Six months into the role, Gass’s vision is clear: “Our ambition is to grow [Levi Strauss Co] from about a $6 billion business today [in fiscal year 2023, the company reported $6.2 billion in revenue] to $10 billion. We’ve also seen an opportunity to create more profitability with the company, so to go from roughly a 10 per cent EBIT margin to 15 per cent,” she tells Vogue Business during a visit to the new Haus of Strauss space.
There are a number of challenges, including wholesale channel woes and tackling the big sustainability questions facing the wider denim industry. But Gass is confident that a focus on its direct-to-consumer (DTC) channel, growing its international presence and tapping into opportunities across womenswear and non-denim dressing will help to futureproof the company, which owns the Levi’s, Dockers, Beyond Yoga and Signature brands. (It announced earlier this year that it is phasing out its Denizen brand as part of the restructuring initiative.)
Paris will be the fifth Haus of Strauss globally. The first opened in Los Angeles in 2012 as “an exclusive haven for those in the music, entertainment and design communities to experience the best expression of the Levi’s brand”, according to the company. Tokyo, Johannesburg, London and Mexico City followed — each designed differently to reflect the local market. (Johannesburg has since closed.) The Paris space is designed to give a nice play to fashion. On the wall, a quote from Yves Saint Laurent reads: “I wish I had invented blue jeans. They have expression, modesty, sex appeal, simplicity — all I hope for in my closet.”
Pivoting to DTC-first
Levi’s reported flat sales in 2023 and continues to navigate weakness in the wholesale channel, notably in the US as retailers reduce restocking. It announced a two-year plan to streamline its operations and accelerate its brand-led and DTC-first strategy, which is expected to generate net cost savings of $100 million. This includes a 10 to 15 per cent reduction in its global corporate workforce in the first half of 2024.

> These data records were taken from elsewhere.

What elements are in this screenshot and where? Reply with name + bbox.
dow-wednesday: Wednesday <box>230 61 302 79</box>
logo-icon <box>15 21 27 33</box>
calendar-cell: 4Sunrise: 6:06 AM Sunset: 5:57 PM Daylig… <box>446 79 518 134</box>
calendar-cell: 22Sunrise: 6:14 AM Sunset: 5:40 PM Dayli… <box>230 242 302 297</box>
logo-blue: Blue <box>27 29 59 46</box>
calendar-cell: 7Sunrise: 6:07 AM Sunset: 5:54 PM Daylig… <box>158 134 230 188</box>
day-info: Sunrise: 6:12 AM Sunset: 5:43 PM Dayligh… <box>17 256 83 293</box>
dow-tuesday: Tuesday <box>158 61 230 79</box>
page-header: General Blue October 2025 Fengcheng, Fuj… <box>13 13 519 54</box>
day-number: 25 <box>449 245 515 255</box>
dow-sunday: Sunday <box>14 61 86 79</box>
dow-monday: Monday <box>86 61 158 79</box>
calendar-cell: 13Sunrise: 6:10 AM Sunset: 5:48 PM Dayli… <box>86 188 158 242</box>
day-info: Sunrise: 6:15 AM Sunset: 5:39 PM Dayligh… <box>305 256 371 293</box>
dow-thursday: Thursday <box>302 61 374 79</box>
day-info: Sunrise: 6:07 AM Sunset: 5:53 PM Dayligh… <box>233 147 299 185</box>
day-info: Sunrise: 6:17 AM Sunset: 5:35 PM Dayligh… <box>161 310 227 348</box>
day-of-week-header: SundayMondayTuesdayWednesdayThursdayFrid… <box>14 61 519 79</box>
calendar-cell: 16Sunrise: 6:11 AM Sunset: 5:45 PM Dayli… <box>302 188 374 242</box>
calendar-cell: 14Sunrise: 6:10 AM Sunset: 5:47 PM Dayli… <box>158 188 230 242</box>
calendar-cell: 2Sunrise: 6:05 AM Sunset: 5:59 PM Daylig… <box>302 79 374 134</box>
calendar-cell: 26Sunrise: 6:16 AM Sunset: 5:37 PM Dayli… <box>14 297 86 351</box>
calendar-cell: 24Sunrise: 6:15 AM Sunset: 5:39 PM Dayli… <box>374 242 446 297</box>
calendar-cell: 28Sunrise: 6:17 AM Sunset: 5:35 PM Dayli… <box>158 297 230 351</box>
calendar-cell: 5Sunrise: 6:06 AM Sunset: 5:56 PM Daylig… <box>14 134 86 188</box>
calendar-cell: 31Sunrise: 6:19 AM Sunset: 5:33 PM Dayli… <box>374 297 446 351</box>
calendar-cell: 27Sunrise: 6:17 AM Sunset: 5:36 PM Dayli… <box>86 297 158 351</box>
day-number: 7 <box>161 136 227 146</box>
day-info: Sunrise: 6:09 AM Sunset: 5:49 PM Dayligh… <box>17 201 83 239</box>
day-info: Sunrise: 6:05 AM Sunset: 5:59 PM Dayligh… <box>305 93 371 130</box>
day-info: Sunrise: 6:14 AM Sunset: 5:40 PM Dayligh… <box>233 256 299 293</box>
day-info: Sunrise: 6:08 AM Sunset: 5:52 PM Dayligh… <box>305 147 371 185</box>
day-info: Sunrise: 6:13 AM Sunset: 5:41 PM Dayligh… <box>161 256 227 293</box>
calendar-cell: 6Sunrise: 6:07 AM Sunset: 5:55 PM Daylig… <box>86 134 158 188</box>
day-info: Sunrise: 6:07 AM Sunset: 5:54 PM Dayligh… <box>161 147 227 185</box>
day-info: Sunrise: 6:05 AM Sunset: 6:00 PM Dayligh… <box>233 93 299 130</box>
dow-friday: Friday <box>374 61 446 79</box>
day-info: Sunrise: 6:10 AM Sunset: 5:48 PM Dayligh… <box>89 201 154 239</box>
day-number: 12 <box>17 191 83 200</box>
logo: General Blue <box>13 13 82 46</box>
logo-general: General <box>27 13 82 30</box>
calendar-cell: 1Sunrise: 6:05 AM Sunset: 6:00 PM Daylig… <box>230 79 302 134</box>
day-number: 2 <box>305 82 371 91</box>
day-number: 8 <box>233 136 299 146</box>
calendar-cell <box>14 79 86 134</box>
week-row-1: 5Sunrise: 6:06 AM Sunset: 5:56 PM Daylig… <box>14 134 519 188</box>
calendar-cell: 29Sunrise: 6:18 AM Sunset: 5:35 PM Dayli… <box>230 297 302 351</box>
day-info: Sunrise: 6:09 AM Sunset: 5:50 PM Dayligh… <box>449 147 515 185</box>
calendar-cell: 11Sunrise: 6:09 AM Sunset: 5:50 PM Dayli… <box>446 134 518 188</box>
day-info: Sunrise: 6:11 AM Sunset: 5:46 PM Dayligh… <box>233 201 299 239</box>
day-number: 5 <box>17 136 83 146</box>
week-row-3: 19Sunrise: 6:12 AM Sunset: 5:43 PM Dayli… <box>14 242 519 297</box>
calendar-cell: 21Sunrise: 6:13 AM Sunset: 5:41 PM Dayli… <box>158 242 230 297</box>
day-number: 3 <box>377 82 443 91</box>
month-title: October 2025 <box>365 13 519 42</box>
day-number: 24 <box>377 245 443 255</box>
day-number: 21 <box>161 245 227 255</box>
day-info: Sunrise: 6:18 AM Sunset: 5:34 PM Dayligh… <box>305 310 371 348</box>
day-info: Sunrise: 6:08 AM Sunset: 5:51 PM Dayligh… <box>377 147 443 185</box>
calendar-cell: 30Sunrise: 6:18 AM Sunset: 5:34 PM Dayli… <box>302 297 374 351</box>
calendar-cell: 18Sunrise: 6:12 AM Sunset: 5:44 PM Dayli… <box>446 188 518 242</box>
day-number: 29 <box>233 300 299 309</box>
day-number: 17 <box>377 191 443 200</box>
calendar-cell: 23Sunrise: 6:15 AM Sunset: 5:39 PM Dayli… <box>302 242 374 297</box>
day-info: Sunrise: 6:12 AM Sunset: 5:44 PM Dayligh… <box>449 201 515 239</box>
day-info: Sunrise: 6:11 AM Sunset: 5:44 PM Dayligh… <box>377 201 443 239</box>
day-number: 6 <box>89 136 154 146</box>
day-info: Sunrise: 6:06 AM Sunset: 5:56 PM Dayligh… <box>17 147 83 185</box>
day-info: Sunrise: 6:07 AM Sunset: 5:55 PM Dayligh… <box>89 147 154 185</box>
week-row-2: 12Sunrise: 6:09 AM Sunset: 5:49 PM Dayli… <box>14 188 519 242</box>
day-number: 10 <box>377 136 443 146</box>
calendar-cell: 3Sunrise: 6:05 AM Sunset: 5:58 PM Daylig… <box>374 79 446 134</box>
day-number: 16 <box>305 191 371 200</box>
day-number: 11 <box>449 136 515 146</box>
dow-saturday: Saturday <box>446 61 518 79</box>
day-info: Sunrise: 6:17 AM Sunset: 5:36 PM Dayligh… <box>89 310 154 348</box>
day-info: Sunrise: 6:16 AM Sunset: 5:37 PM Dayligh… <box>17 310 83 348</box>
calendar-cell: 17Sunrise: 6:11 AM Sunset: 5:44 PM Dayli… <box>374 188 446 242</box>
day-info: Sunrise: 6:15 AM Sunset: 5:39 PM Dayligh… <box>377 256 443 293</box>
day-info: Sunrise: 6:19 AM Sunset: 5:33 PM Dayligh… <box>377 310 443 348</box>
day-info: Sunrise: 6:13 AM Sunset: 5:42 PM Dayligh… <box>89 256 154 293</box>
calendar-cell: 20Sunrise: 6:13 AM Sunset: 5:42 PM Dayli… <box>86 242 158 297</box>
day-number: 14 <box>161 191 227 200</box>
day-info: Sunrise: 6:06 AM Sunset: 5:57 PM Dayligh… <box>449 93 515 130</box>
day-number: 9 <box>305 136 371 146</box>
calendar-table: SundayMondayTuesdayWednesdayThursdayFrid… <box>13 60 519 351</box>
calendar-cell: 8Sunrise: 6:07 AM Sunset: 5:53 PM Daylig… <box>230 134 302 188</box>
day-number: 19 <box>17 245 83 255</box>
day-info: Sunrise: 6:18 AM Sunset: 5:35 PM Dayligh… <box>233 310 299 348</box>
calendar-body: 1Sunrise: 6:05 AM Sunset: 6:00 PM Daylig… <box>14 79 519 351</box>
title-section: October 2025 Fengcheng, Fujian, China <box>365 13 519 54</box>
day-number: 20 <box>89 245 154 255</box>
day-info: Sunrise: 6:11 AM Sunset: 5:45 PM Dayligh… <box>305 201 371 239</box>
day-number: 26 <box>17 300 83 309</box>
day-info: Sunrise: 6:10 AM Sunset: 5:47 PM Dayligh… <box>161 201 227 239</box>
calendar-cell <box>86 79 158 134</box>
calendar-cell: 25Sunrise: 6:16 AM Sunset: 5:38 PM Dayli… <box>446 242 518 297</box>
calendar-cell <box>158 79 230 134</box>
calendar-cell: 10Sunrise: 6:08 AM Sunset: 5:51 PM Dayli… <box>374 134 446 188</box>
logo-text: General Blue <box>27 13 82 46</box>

Sales were up 9 per cent at constant currency rates to $1.4 billion in the second quarter of 2024. “We are now seeing the momentum come back in the business and we do see that accelerating in the second half of this year,” says Gass.
The company declines to provide a timeline for its $10 billion revenue goal. “Several years ago, the company did put out these broad-based objectives, [but] there has been a lot of volatility in the marketplace,” Gass explains. The global jeans market is expected to grow 2.4 per cent to a retail value of $100.6 billion in 2024, after 2 per cent growth in 2023 and a 0.7 fall in 2022, according to Euromonitor. Levi’s has the largest market share, ahead of Kontoor brands (Wrangler, Lee, Rock Republic), Inditex, Fast Retailing and Gap.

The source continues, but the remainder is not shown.